§ **What is required**
Copy nothing but the text: repeat each entry exactly and drop the images.

§ **Available data**
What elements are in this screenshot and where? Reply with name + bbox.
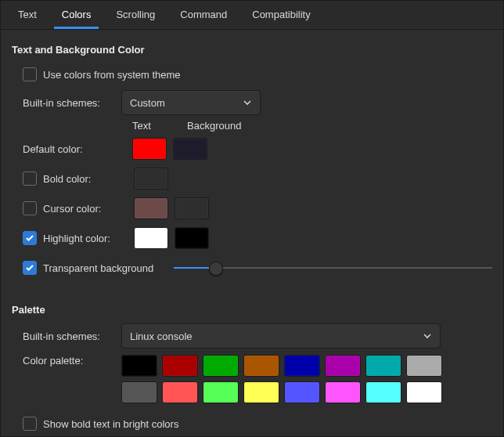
header-text: Text (132, 120, 179, 132)
tab-compatibility[interactable]: Compatibility (239, 1, 322, 29)
checkbox-use-system-theme[interactable] (23, 67, 37, 81)
swatch-bold-text[interactable] (134, 168, 168, 190)
tab-command[interactable]: Command (167, 1, 239, 29)
checkbox-cursor-color[interactable] (23, 201, 37, 215)
palette-swatch-10[interactable] (203, 381, 239, 403)
header-background: Background (187, 120, 234, 132)
checkbox-transparent-bg[interactable] (23, 261, 37, 275)
swatch-cursor-text[interactable] (134, 197, 168, 219)
tab-text[interactable]: Text (5, 1, 49, 29)
swatch-default-bg[interactable] (173, 138, 207, 160)
label-use-system-theme: Use colors from system theme (43, 69, 181, 81)
palette-swatch-9[interactable] (162, 381, 198, 403)
section-text-bg-title: Text and Background Color (12, 44, 492, 56)
section-palette-title: Palette (12, 304, 492, 316)
label-palette-builtin-schemes: Built-in schemes: (23, 330, 121, 342)
select-builtin-scheme[interactable]: Custom (121, 90, 261, 115)
swatch-highlight-bg[interactable] (175, 227, 209, 249)
select-palette-scheme[interactable]: Linux console (121, 323, 441, 349)
checkbox-bold-color[interactable] (23, 172, 37, 186)
palette-swatch-12[interactable] (284, 381, 320, 403)
palette-swatch-3[interactable] (243, 355, 279, 377)
slider-thumb[interactable] (209, 262, 223, 276)
palette-swatch-4[interactable] (284, 355, 320, 377)
tab-bar: Text Colors Scrolling Command Compatibil… (1, 1, 503, 30)
palette-swatch-1[interactable] (162, 355, 198, 377)
palette-swatch-5[interactable] (325, 355, 361, 377)
swatch-cursor-bg[interactable] (175, 197, 209, 219)
palette-swatch-6[interactable] (365, 355, 401, 377)
palette-swatch-11[interactable] (243, 381, 279, 403)
chevron-down-icon (423, 331, 432, 341)
palette-swatch-15[interactable] (406, 381, 442, 403)
label-bold-bright: Show bold text in bright colors (43, 418, 178, 430)
label-cursor-color: Cursor color: (43, 203, 123, 215)
palette-swatch-7[interactable] (406, 355, 442, 377)
label-builtin-schemes: Built-in schemes: (23, 97, 121, 109)
palette-swatch-2[interactable] (203, 355, 239, 377)
checkbox-bold-bright[interactable] (23, 417, 37, 431)
select-builtin-scheme-value: Custom (130, 97, 165, 109)
palette-swatch-0[interactable] (121, 355, 157, 377)
slider-transparency[interactable] (174, 260, 492, 276)
swatch-default-text[interactable] (132, 138, 167, 160)
color-column-headers: Text Background (132, 120, 492, 132)
palette-swatch-8[interactable] (121, 381, 157, 403)
label-bold-color: Bold color: (43, 173, 123, 185)
tab-scrolling[interactable]: Scrolling (103, 1, 167, 29)
label-color-palette: Color palette: (23, 355, 121, 367)
label-default-color: Default color: (23, 143, 121, 155)
chevron-down-icon (243, 98, 252, 107)
label-transparent-bg: Transparent background (43, 262, 153, 274)
select-palette-scheme-value: Linux console (130, 330, 193, 342)
tab-colors[interactable]: Colors (49, 1, 104, 29)
palette-swatch-14[interactable] (365, 381, 401, 403)
palette-swatch-13[interactable] (325, 381, 361, 403)
checkbox-highlight-color[interactable] (23, 231, 37, 245)
label-highlight-color: Highlight color: (43, 233, 123, 244)
swatch-highlight-text[interactable] (134, 227, 168, 249)
palette-grid (121, 355, 442, 403)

§ **Answer to this exercise**
What elements are in this screenshot and where? Reply with name + bbox.
header-text: Text (132, 120, 179, 132)
tab-compatibility[interactable]: Compatibility (239, 1, 322, 29)
checkbox-use-system-theme[interactable] (23, 67, 37, 81)
swatch-bold-text[interactable] (134, 168, 168, 190)
tab-command[interactable]: Command (167, 1, 239, 29)
checkbox-cursor-color[interactable] (23, 201, 37, 215)
palette-swatch-10[interactable] (203, 381, 239, 403)
header-background: Background (187, 120, 234, 132)
checkbox-transparent-bg[interactable] (23, 261, 37, 275)
swatch-cursor-text[interactable] (134, 197, 168, 219)
tab-text[interactable]: Text (5, 1, 49, 29)
swatch-default-bg[interactable] (173, 138, 207, 160)
label-use-system-theme: Use colors from system theme (43, 69, 181, 81)
palette-swatch-9[interactable] (162, 381, 198, 403)
section-text-bg-title: Text and Background Color (12, 44, 492, 56)
section-palette-title: Palette (12, 304, 492, 316)
label-palette-builtin-schemes: Built-in schemes: (23, 330, 121, 342)
select-builtin-scheme[interactable]: Custom (121, 90, 261, 115)
swatch-highlight-bg[interactable] (175, 227, 209, 249)
select-palette-scheme[interactable]: Linux console (121, 323, 441, 349)
checkbox-bold-color[interactable] (23, 172, 37, 186)
palette-swatch-12[interactable] (284, 381, 320, 403)
palette-swatch-3[interactable] (243, 355, 279, 377)
slider-thumb[interactable] (209, 262, 223, 276)
palette-swatch-4[interactable] (284, 355, 320, 377)
tab-bar: Text Colors Scrolling Command Compatibil… (1, 1, 503, 30)
palette-swatch-1[interactable] (162, 355, 198, 377)
palette-swatch-5[interactable] (325, 355, 361, 377)
swatch-cursor-bg[interactable] (175, 197, 209, 219)
palette-swatch-6[interactable] (365, 355, 401, 377)
palette-swatch-11[interactable] (243, 381, 279, 403)
chevron-down-icon (423, 331, 432, 341)
palette-swatch-15[interactable] (406, 381, 442, 403)
label-bold-bright: Show bold text in bright colors (43, 418, 178, 430)
label-cursor-color: Cursor color: (43, 203, 123, 215)
palette-swatch-7[interactable] (406, 355, 442, 377)
label-builtin-schemes: Built-in schemes: (23, 97, 121, 109)
palette-swatch-2[interactable] (203, 355, 239, 377)
checkbox-bold-bright[interactable] (23, 417, 37, 431)
select-builtin-scheme-value: Custom (130, 97, 165, 109)
palette-swatch-0[interactable] (121, 355, 157, 377)
slider-transparency[interactable] (174, 260, 492, 276)
swatch-default-text[interactable] (132, 138, 167, 160)
color-column-headers: Text Background (132, 120, 492, 132)
palette-swatch-8[interactable] (121, 381, 157, 403)
label-bold-color: Bold color: (43, 173, 123, 185)
tab-scrolling[interactable]: Scrolling (103, 1, 167, 29)
label-color-palette: Color palette: (23, 355, 121, 367)
label-default-color: Default color: (23, 143, 121, 155)
chevron-down-icon (243, 98, 252, 107)
label-transparent-bg: Transparent background (43, 262, 153, 274)
select-palette-scheme-value: Linux console (130, 330, 193, 342)
tab-colors[interactable]: Colors (49, 1, 104, 29)
palette-swatch-14[interactable] (365, 381, 401, 403)
palette-swatch-13[interactable] (325, 381, 361, 403)
checkbox-highlight-color[interactable] (23, 231, 37, 245)
label-highlight-color: Highlight color: (43, 233, 123, 244)
swatch-highlight-text[interactable] (134, 227, 168, 249)
palette-grid (121, 355, 442, 403)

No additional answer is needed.